(Saved data entries)
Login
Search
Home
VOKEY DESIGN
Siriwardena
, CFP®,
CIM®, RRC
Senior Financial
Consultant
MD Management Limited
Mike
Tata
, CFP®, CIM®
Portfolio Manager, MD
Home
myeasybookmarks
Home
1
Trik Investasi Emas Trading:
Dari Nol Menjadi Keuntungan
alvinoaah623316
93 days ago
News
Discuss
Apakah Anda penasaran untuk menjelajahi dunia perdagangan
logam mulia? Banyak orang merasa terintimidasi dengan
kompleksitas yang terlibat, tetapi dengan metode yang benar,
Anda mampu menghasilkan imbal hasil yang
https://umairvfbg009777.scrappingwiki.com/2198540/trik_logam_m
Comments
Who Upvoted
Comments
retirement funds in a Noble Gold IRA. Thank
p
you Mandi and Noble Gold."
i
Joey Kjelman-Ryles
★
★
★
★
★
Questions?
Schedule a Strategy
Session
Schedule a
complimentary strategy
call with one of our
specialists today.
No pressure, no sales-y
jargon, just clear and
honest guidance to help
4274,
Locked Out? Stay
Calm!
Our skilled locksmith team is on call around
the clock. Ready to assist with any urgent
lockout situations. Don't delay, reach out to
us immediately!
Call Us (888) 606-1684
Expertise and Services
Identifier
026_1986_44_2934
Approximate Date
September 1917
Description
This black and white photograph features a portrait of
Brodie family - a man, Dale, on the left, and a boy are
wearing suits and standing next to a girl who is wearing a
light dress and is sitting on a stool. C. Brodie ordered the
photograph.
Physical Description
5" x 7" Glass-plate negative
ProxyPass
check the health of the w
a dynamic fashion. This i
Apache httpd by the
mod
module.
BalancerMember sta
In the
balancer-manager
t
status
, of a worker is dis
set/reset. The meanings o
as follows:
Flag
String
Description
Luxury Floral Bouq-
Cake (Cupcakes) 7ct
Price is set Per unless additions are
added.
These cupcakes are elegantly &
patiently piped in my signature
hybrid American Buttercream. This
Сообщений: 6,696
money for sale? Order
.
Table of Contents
---
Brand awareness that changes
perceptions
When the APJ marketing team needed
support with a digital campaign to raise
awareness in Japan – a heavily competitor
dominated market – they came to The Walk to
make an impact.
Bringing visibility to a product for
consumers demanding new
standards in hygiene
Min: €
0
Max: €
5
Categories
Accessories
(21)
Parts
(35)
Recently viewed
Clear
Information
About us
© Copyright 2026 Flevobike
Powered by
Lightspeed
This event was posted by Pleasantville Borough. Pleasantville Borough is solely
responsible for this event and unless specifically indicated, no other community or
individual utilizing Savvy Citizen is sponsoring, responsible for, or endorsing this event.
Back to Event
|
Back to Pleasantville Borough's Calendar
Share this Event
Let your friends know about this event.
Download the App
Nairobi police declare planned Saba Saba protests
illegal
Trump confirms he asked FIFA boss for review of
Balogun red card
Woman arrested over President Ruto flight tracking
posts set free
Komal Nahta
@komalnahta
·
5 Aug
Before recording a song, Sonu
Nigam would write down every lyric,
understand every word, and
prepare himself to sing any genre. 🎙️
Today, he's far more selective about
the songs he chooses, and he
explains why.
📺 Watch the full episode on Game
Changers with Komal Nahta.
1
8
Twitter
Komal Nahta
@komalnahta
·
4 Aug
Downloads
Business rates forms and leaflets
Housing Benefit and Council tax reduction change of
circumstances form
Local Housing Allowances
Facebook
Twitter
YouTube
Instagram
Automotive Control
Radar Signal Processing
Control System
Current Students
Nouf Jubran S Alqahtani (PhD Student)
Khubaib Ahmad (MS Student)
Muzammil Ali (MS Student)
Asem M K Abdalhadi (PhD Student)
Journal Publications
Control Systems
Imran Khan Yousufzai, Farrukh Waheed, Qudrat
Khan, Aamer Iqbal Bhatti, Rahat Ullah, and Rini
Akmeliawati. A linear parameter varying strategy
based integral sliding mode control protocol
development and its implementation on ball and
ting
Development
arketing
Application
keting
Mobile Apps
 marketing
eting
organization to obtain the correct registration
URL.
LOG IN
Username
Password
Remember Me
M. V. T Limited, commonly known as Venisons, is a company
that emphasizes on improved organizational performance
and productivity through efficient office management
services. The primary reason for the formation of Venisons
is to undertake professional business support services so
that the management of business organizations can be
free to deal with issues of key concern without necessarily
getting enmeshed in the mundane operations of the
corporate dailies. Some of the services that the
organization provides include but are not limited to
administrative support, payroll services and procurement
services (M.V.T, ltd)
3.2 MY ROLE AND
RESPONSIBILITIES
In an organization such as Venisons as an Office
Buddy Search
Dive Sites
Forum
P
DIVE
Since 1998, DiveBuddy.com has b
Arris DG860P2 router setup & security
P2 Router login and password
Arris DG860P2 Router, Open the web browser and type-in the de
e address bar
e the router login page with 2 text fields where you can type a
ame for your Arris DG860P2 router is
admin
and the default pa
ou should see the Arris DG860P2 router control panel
---
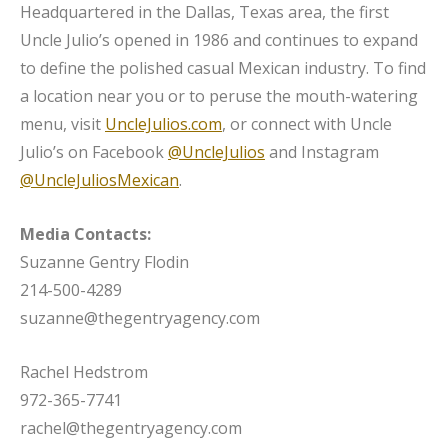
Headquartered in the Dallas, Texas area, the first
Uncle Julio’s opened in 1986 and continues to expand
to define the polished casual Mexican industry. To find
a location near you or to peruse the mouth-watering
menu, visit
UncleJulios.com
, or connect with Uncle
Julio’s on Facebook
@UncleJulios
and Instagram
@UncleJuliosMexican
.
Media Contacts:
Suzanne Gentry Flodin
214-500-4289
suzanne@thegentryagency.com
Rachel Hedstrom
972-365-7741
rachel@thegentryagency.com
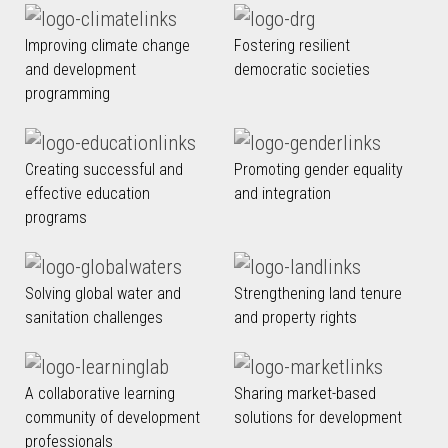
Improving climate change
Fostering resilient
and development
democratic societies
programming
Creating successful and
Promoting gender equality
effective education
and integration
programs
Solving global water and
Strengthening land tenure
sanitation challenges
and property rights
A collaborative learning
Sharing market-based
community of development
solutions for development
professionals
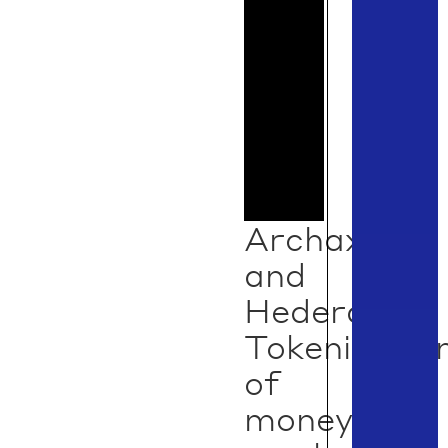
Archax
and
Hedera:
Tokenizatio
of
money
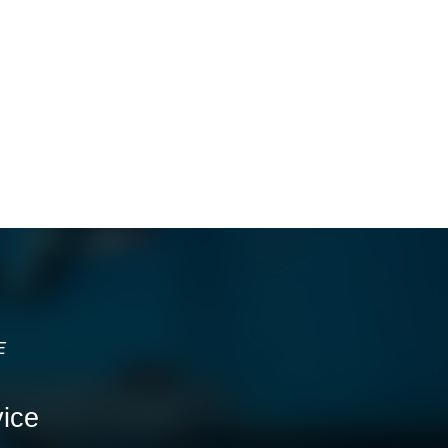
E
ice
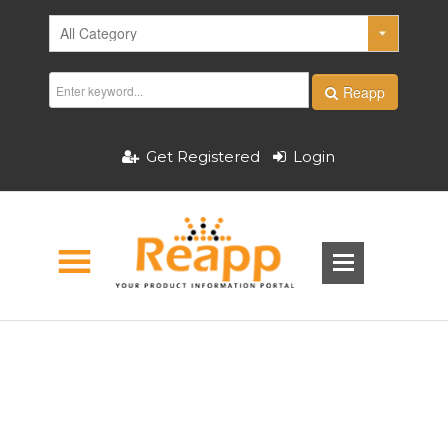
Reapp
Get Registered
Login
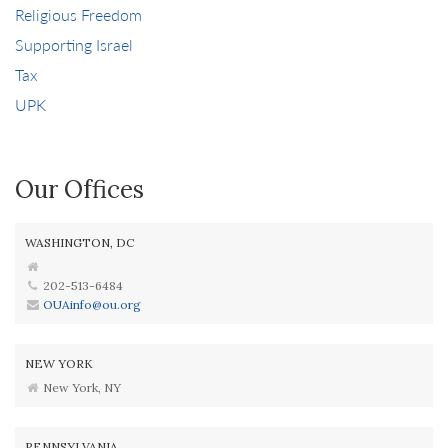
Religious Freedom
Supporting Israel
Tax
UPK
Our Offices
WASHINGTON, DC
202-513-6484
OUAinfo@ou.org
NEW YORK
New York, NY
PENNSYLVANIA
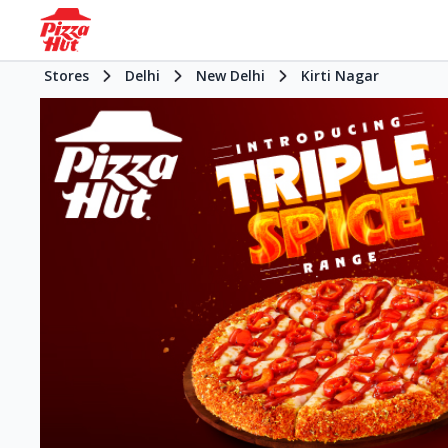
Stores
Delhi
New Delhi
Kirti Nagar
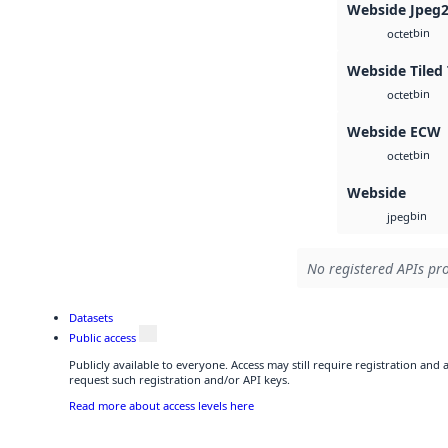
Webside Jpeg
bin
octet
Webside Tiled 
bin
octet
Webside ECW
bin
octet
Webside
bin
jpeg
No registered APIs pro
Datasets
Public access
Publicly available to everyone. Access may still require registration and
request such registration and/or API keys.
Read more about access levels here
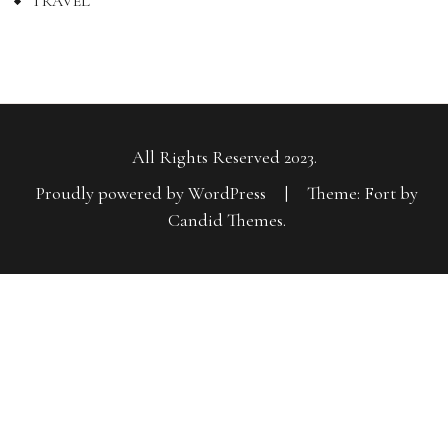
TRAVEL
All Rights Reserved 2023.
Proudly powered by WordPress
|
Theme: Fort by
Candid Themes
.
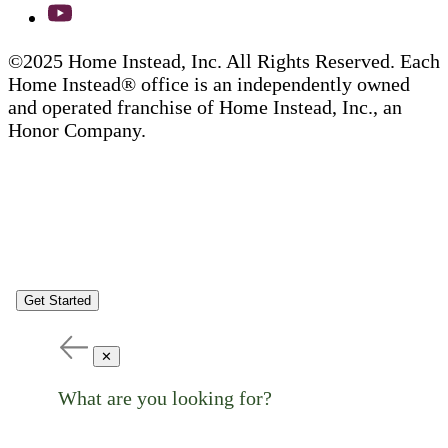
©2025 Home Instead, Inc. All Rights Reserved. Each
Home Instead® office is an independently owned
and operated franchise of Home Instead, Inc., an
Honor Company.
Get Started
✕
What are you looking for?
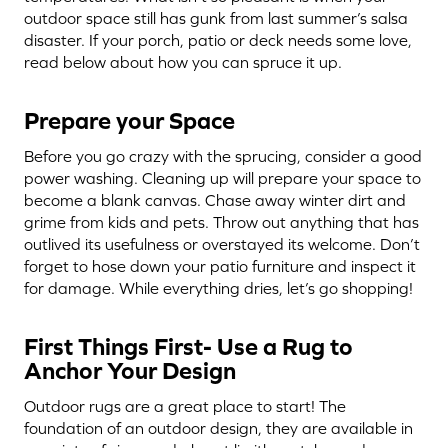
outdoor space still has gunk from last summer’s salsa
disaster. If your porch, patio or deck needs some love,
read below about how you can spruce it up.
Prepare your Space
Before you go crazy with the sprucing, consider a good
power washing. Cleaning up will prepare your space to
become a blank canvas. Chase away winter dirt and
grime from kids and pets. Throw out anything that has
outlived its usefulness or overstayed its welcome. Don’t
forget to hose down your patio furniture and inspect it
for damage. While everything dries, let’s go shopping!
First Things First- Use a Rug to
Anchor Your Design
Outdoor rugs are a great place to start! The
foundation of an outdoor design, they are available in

Exercise brief :: Within the data above, pick out all lines holding the word "Khan".

Task result ::
Imran Khan Yousufzai, Farrukh Waheed, Qudrat
Khan, Aamer Iqbal Bhatti, Rahat Ullah, and Rini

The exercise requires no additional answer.